On my next visit, I took down echinacea, gravel root, boneset, lemon verbena, hyssop, vervain, lemon balm and rosemary plants. Each of these plants, apart from the echinacea, had companions, which I kept in my own garden to compare how well they grew over the coming months. I also scattered some rows of calendula seeds and planted out herb seedlings grown from a free packet courtesy of the Sunday Times. An electric fence had been placed around the plot to deter rabbits, badgers and other night-time visitors who might be partial to some free medicine, but this had to be disconnected before I could enter the ground and plant everything out. My father warned me he had planted potatoes around the edges, so I tried to leave a gap to give everything enough room to grow.

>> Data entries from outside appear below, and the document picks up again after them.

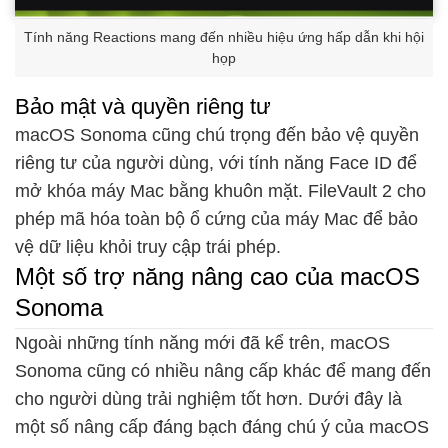
Tính năng Reactions mang đến nhiều hiệu ứng hấp dẫn khi hội
họp
Bảo mật và quyền riêng tư
macOS Sonoma cũng chú trọng đến bảo vệ quyền
riêng tư của người dùng, với tính năng Face ID để
mở khóa máy Mac bằng khuôn mặt. FileVault 2 cho
phép mã hóa toàn bộ ổ cứng của máy Mac để bảo
vệ dữ liệu khỏi truy cập trái phép.
Một số trợ năng nâng cao của macOS
Sonoma
Ngoài những tính năng mới đã kể trên, macOS
Sonoma cũng có nhiều nâng cấp khác để mang đến
cho người dùng trải nghiệm tốt hơn. Dưới đây là
một số nâng cấp đáng bạch đáng chú ý của macOS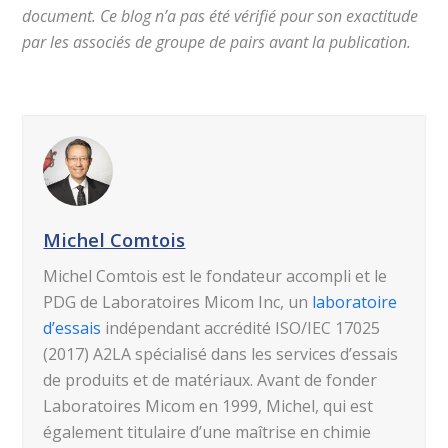
document. Ce blog n’a pas été vérifié pour son exactitude
par les associés de groupe de pairs avant la publication.
Michel Comtois
Michel Comtois est le fondateur accompli et le
PDG de Laboratoires Micom Inc, un
laboratoire
d’essais
indépendant accrédité ISO/IEC 17025
(2017) A2LA spécialisé dans les services d’essais
de produits et de matériaux. Avant de fonder
Laboratoires Micom en 1999, Michel, qui est
également titulaire d’une maîtrise en chimie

Unfortunately the electric fence couldn't withstand an onslaught of wild munkjack deer who decided to sample the enclosed delicacies. Amazingly, most of the plants grew back, only the echinacea augustifolia disappearing once again!

When I finally made it back to the farm at the end of August to harvest and weed, the full scale of my difficulties became apparent. Some of the herbs I'd planted were new and many of the plants growing strongly could not be identified. Wild flowers were growing in profusion and I had great difficulty in deciding which to leave and which to pull up. The flourishing woad was finally identified by taste and next year I hope to view the beautiful yellow flowers.

Finally I learnt some valuable lessons. Always identify your plants with labels, weed on a regular basis and make sure you leave plenty of room for summer profusion! It has been a worthwhile experiment and hopefully next year an even greater degree of control will increase the harvest.